In their correspondence with the “US person,” the alleged hackers were pretending to be hacker Guccifer 2.0, and asked whether the material they posted online (a turnout model for the Democrats presidential campaign) was of use. Stone responded that the information was “pretty standard.”
Stone told ABC News today that he believes the reference to that “US person” in the indictment was him.
“As I testified before the House Intelligence Committee under oath, my 24-word exchange with someone on Twitter claiming to be Guccifer 2.0 is benign based on its content, context and timing,” Stone said. “This exchange is entirely public and provides no evidence of collaboration or collusion with Guccifer 2.0 or anyone else in the alleged hacking of the DNC emails, as well as taking place many weeks after the events described in today’s indictment.”
Stone’s admission was not really a surprise. He published two screenshots on his own website in March 2017 of the exchange with the bogus Guccifer 2.0. The dates and message content match that described in the Mueller indictment.
ABC News has reported that Mueller’s investigators have contacted at least seven associates of Stone. Investigators are presumed to be searching for evidence that Trump or any close associates knew that the Russian government had hacked the DNC and gave them to Wikileaks for publication.
Deputy Attorney General Rod Rosenstein said that no Americans are accused of having knowingly conspired with Russian intelligence officers. Stone has denied being part of any conspiracy or knowing that Guccifer 2.0 was Russian military intelligence.

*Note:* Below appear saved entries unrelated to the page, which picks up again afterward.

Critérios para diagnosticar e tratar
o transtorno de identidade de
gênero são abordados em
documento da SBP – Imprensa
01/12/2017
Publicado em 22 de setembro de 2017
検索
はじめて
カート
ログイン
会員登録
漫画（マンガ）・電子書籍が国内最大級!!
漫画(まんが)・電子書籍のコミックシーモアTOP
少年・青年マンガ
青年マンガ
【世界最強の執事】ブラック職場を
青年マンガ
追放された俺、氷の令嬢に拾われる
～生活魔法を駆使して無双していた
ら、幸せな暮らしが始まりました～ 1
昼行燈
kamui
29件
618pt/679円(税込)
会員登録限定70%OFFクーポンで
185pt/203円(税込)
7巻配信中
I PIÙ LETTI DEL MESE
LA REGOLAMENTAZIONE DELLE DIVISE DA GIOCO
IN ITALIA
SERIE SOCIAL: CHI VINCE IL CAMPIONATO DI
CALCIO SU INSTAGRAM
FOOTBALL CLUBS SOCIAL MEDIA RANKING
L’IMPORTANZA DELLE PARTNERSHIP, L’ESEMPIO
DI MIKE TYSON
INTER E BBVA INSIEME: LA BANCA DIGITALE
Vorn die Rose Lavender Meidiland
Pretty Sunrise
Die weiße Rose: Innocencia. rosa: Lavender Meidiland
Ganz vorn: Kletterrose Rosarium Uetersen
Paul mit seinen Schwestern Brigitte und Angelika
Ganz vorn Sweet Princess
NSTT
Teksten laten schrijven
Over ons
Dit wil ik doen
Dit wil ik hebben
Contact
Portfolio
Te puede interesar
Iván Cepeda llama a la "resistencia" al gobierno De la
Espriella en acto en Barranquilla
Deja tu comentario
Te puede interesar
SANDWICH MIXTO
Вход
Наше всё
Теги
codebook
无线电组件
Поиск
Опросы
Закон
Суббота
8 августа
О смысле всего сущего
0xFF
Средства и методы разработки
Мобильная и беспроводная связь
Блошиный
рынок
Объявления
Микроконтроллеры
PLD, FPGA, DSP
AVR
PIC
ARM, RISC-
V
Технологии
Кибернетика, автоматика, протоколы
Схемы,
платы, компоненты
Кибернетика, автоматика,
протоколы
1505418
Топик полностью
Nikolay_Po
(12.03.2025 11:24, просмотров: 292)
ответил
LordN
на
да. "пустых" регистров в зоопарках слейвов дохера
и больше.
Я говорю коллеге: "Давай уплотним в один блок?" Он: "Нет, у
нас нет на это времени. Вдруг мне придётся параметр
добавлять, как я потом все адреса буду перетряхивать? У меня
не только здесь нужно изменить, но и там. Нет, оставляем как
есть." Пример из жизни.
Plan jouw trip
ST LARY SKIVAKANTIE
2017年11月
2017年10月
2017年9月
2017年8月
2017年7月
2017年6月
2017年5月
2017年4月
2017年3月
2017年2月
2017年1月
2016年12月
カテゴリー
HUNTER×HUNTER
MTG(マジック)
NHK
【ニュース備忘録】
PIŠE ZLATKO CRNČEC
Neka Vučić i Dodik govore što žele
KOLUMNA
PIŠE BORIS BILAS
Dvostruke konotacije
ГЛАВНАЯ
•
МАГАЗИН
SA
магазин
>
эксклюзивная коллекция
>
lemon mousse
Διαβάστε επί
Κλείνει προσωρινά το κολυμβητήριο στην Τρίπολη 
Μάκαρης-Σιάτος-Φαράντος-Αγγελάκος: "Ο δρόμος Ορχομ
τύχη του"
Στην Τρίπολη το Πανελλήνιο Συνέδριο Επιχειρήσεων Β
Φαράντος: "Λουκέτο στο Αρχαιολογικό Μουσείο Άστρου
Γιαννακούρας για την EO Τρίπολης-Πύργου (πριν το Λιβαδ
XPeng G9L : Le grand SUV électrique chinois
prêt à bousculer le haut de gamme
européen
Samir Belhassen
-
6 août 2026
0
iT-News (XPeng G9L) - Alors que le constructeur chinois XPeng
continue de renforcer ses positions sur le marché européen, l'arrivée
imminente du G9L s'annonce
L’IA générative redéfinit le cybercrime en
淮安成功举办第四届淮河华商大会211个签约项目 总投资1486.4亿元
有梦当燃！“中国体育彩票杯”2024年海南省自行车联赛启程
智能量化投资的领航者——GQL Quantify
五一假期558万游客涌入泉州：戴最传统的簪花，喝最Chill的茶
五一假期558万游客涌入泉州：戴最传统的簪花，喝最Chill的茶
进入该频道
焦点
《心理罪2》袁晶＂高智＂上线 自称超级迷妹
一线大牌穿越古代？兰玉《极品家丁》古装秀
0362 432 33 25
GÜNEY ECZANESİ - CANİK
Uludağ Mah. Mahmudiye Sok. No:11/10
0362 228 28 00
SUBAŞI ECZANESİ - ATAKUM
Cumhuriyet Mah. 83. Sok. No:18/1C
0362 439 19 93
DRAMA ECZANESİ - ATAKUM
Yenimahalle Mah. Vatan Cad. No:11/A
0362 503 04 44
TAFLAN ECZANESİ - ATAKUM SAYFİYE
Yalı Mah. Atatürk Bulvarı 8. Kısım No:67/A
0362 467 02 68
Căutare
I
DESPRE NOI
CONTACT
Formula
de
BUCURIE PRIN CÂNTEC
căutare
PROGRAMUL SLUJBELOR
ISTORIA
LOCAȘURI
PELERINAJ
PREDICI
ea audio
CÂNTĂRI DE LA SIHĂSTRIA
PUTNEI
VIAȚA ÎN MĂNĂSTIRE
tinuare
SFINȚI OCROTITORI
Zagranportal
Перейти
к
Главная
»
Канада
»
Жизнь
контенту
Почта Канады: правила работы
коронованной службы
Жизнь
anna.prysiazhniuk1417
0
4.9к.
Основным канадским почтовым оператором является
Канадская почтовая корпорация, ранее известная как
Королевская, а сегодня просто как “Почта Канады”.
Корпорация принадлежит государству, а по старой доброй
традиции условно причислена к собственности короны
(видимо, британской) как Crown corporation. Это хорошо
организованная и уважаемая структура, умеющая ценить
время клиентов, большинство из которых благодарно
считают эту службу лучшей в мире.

“I’ve written a 5,000 word piece you can see it stone cold truth that argues against that,” Stone told ABC News last month. “But even if he was, my communication with him is ex post facto it happens weeks after the WikiLeaks have already published the Democratic National Committee emails and therefore collusion would have to be, would have to be chronological.”
“Leaking after the fact,” Stone added, “impossible.”